(Beginning of TASK INPUT)

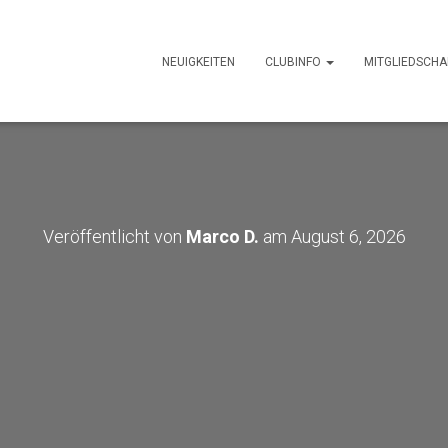
NEUIGKEITEN
CLUBINFO
MITGLIEDSCHA
Veröffentlicht von
Marco D.
am
August 6, 2026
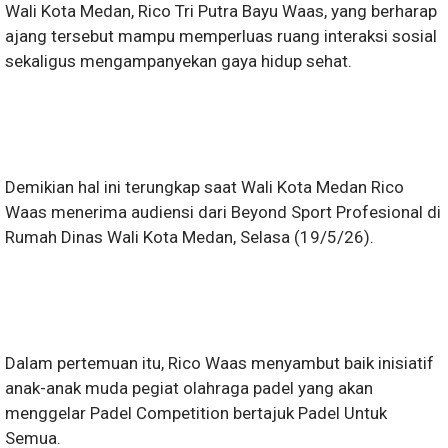
Wali Kota Medan, Rico Tri Putra Bayu Waas, yang berharap
ajang tersebut mampu memperluas ruang interaksi sosial
sekaligus mengampanyekan gaya hidup sehat.
Demikian hal ini terungkap saat Wali Kota Medan Rico
Waas menerima audiensi dari Beyond Sport Profesional di
Rumah Dinas Wali Kota Medan, Selasa (19/5/26).
Dalam pertemuan itu, Rico Waas menyambut baik inisiatif
anak-anak muda pegiat olahraga padel yang akan
menggelar Padel Competition bertajuk Padel Untuk
Semua.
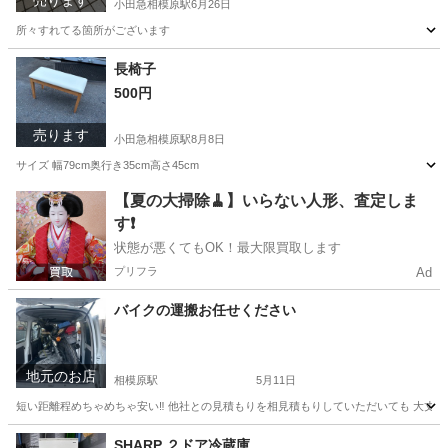
売ります
小田急相模原駅
6月26日
所々すれてる箇所がございます
神奈川
相模原市
小田急相模原駅
バッグ
キャリーバック
長椅子
500円
売ります
小田急相模原駅
8月8日
サイズ 幅79cm奥行き35cm高さ45cm
神奈川
相模原市
小田急相模原駅
椅子
【夏の大掃除🧹】いらない人形、査定しま
す❗️
状態が悪くてもOK！最大限買取します
プリフラ
Ad
バイクの運搬お任せください
地元のお店
相模原駅
5月11日
短い距離程めちゃめちゃ安い‼ 他社との見積もりを相見積もりしていただいても 大丈夫
神奈川
相模原市
相模原駅
運搬代行
料金
SHARP ２ドア冷蔵庫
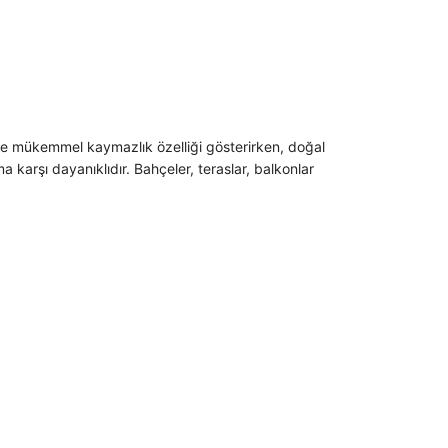
nde mükemmel kaymazlık özelliği gösterirken, doğal
 karşı dayanıklıdır. Bahçeler, teraslar, balkonlar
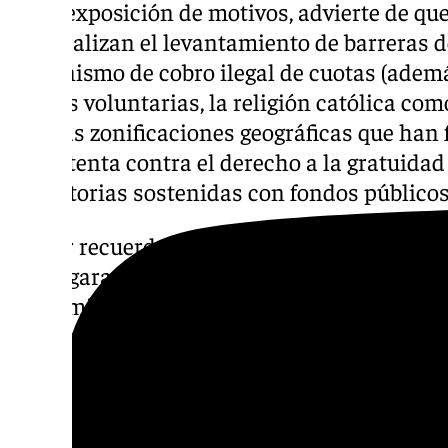
En la exposición de motivos, advierte de qu
«generalizan el levantamiento de barreras d
mecanismo de cobro ilegal de cuotas (ademá
o tasas voluntarias, la religión católica com
propias zonificaciones geográficas que han f
cual atenta contra el derecho a la gratuida
obligatorias sostenidas con fondos públicos
Sumar recuerda que esto está regulado en e
«Para garantizar la posibilidad de escolariz
discriminación por motivos socioeconómic
los centros públicos o privados concertados
familias por recibir las enseñanzas de carác
familias la obligación de hacer aportacione
asociaciones ni establecer servicios obligat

(End of TASK INPUT)

_WORK TO COMPLETE_
In the entries, the line containing "propias zonificaciones geográficas que han f" and every line after it through the last are to be duplicated exactly, and no other line is to be included.

_RESPONSE BELOW_
propias zonificaciones geográficas que han f
cual atenta contra el derecho a la gratuida
obligatorias sostenidas con fondos públicos
Sumar recuerda que esto está regulado en e
«Para garantizar la posibilidad de escolariz
discriminación por motivos socioeconómic
los centros públicos o privados concertados
familias por recibir las enseñanzas de carác
familias la obligación de hacer aportacione
asociaciones ni establecer servicios obligat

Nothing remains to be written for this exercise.